En mi casa tenemos una oveja. Su nombre es Rasa. Nos ayuda a mantener el césped cortito y nos acompaña en nuestra vida diaria.
Rasa y yo compartimos nuestros embarazos: ella de su cría Nerina, así bautizada por nosotros por ser totalmente negra aunque de padres blancos (tranquilidad: no por motivos de adulterio sino por cuestiones genéticas) y yo de mi segunda hija, Ágata.

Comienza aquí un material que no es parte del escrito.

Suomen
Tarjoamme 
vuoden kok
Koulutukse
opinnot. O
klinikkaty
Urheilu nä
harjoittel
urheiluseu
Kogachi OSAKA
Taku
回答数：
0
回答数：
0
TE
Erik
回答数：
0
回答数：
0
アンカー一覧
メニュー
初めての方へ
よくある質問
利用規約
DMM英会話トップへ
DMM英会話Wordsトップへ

Cuando a ella le faltaba poco para dar a luz y a mí todavía unos meses, la miraba por la ventana dar brincos por el prado y pensaba "ojalá tuviera yo esa agilidad con una barriga tan grande". Mientras ella hacía su vida como si nada, yo .debido a mi lumbociática y a mis kilos de más, no podía ni dar un paseo por el pueblo sin notar cómo el dolor recorría toda mi espalda y piernas.

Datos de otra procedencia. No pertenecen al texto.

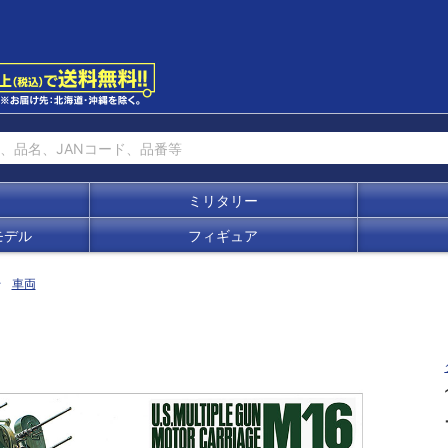
ミリタリー
モデル
フィギュア
車両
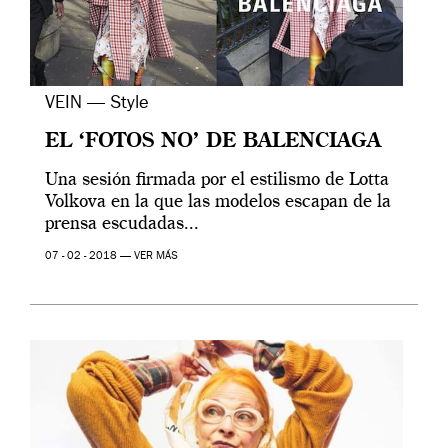
VEIN — Style
EL ‘FOTOS NO’ DE BALENCIAGA
Una sesión firmada por el estilismo de Lotta
Volkova en la que las modelos escapan de la
prensa escudadas...
07 - 02 - 2018 —
VER MÁS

Ambos partos fueron naturales y maravillosos. Nerina nació una noche de marzo. Me levanté por la mañana, me asomé a la ventana, y ahí, al lado de Rasa, vi una bolita negra. Al principio pensé que sería caca o alguna piedra. Pero al acercar la mirada vi que esa cosita se movía. Nadie se había enterado, fue un parto silencioso y respetado, porque sólo participaron madre y cría. Rasa todavía tenía su placenta colgando de su vagina, y se la iba comiendo poco a poco.

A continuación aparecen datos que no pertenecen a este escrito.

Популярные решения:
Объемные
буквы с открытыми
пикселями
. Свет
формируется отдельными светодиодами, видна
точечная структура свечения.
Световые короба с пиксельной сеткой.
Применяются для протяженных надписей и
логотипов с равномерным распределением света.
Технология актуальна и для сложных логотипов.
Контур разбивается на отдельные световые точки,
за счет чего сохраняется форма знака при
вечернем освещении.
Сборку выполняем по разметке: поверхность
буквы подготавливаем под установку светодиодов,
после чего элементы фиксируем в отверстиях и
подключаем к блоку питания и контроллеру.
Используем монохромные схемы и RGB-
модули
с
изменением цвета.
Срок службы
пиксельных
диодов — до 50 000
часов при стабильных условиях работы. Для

Mi parto fue también rápido y natural, todo lo natural que pudo ser en un entorno como el del hospital. Y respetado también: tuve la suerte de encontrarme con personal sanitario encantador. Eso sí, a mí sí se me oyó, que por poco no rompo los cristales del paritorio. Y la placenta no me la dejaron comer y yo tampoco puse mucho interés en ello.
Desde el nacimiento de Nerina nunca vi a madre e hija separadas, iban a todas partes juntas y en cuanto una perdía a la otra, enseguida te dabas cuentas por cómo balaban desesperadas. Por la noche las miraba desde la ventana de mi salón: eran una cosa sola. En la oscuridad sólo veías una bola blanca de pelo y cuatro ojos amarillos que te miraban desde la lejanía. Así dormían, una dentro de la otra, como matrioskas.
Cuando nació Ágata, durante su primer mes de vida, ella no conseguía dormir si no la rodeaba con mi brazo, pegándolo a su cabecita, como si de las paredes de un útero se tratara. Como si de mi útero se tratara. Así pasamos un buen tiempo, y a pesar de mi dolor de cuello y espalda, todavía recuerdo esa época con ternura.
Rasa y yo compartimos momentos entrañables como éstos, pero también algunas penas.
Al poco de empezar a darle el pecho a Ágata tuve una mastitis. Ella por la noche no conseguía mamar bien, mamar tumbada no le gustaba... ¡con lo que me hubiera gustado a mí para poder descansar la cabeza en la almohada! Y fue así que una noche me desperté con fiebre y un pecho enrojecido e hinchado. Mastitis. Antibióticos. Retenciones. Bultos enormes. Dolor. Agobio. Se resolvió todo unos días después gracias a la ayuda de mis compañeras de La Buena Leche, que me brindaron un apoyo de un valor inestimable.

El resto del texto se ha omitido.